CHESTANG et al.
v.
BURNS et al.
1 Div. 498.
Supreme Court of Alabama.
March 26, 1953.W. C. Taylor, Mobile, for appellants.
Pillans, Reams, Tappan, Wood & Roberts, Mobile, for appellees.
LAWSON, Justice.
This is a mandamus proceeding instituted in the circuit court of Mobile County whereby relators seek to require the Board of School Commissioners of Mobile County and the Superintendent of Education of that county to admit their son to the public school for white children in their school *66 district. From a judgment denying the petition, this appeal is prosecuted.
In State ex rel. Farmer v. Board of School Com'rs of Mobile County, 226 Ala. 62, 145 So. 575, we reviewed the constitutional and statutory provisions which relate to the maintenance of race autonomy and separate public school facilities for white and colored in our state. In regard to such provisions we said: "Without elaborating upon this public policy as applied to the association of children in their school life, we conclude the provisions for separate schools for `colored children' contemplates that no child with an appreciable admixture of negro blood shall be admitted to a public school for white children. This is the construction usually given to similar provisions in other states. (Authorities cited.)" 226 Ala. 64, 145 So. 576.
Counsel for appellant strenuously urges a reversal of the finding of the trial court upon the evidence.
The case presents a most unfortunate and pathetic situation and we have given the evidence our careful and studied consideration. We think it would be better not to set out the evidence in detail. We have compared the evidence in this case with the evidence disclosed in the original record in the Farmer case, supra, and find that the evidence here is much stronger in support of the holding of the trial court than the evidence in the Farmer case, supra.
The trial judge saw and heard the witnesses and had the child before him. The burden was on relators to affirmatively show that their son is entitled to attend the school for white children, as the law defines white children. All due presumptions are to be indulged in favor of the finding of the trial court and we find no sufficient reason to reverse its finding.
The trial court did not err in permitting respondents to show that locally the word "Creole" is applied to a mixed race in which Negro blood is present. State ex rel. Farmer v. Board of School Com'rs of Mobile County, supra.
Reversible error is not made to appear in connection with the action of the trial court in permitting respondents to introduce in evidence a petition filed with the respondents wherein protest was made as to the admission of relators' son into a school for white children.
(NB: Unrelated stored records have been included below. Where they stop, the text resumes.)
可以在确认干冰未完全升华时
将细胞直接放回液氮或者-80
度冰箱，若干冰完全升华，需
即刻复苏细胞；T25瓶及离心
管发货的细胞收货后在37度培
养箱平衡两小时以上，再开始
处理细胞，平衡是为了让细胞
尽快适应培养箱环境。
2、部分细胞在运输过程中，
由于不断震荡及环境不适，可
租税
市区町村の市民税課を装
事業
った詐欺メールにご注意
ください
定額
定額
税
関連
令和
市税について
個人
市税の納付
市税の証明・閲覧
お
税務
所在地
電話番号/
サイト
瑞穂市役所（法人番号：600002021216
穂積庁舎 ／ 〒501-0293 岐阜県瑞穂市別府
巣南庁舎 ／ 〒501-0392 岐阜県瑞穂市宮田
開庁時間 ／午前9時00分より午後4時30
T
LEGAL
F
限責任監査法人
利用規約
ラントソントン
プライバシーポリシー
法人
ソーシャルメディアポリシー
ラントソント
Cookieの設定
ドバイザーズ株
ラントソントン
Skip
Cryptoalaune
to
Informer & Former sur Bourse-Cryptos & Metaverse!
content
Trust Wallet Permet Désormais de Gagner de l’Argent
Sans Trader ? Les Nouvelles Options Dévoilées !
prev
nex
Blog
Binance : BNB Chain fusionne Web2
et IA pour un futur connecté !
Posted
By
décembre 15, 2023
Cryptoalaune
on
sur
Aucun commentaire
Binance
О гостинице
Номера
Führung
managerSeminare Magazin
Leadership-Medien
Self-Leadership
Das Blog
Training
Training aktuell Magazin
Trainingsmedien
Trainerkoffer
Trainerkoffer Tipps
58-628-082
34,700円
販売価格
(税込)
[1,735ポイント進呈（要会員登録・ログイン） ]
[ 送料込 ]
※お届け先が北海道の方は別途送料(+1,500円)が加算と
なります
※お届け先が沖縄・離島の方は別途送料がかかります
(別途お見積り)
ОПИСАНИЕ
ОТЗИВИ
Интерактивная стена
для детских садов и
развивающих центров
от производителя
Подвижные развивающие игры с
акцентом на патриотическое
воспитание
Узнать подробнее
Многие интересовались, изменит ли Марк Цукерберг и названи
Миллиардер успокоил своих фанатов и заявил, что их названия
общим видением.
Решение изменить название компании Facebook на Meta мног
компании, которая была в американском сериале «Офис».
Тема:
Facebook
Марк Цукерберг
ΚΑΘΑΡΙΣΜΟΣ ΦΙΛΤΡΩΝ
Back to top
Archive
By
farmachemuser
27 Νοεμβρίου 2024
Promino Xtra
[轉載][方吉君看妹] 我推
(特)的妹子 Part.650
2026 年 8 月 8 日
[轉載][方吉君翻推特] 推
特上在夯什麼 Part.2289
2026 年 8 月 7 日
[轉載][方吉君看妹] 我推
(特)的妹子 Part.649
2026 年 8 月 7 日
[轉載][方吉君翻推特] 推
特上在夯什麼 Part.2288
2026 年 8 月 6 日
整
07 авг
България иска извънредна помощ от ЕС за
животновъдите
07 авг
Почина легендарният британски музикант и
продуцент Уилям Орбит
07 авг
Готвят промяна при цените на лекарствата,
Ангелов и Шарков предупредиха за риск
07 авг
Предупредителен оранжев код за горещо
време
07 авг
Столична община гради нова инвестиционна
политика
The trial court, in admitting this petition, expressly stated that it shed no light on the real issue in the case, but admitted it solely for the purpose of showing the reason why the respondents had taken action excluding relators' son from the white public school. Before this petition was admitted in evidence the relators had introduced in evidence a letter written by the Superintendent of Education of Mobile County to the principal of the school for white children to which admission is sought, wherein the Superintendent of Education called to the attention of the principal the fact that protests had been made by numerous persons residing in the area served by the school against the admission of relators' son and that since such protests had been made, evidence available to the respondents tended to support the charge that the son of relators was not entitled to attend a white school.
We are in accord with the view expressed by the trial court that the petition has no probative value and the record clearly shows that the trial court did not consider this petition as evidence of the fact that the young boy had Negro blood. But inasmuch as relators first introduced evidence as to the protests, we do not think the trial court erred to a reversal in permitting the petition to be introduced in evidence for the limited purpose of explaining the action taken by the respondents in excluding relators' son.
The judgment of the trial court is affirmed.
Affirmed.
STAKELY, GOODWYN, and MERRILL, JJ., concur.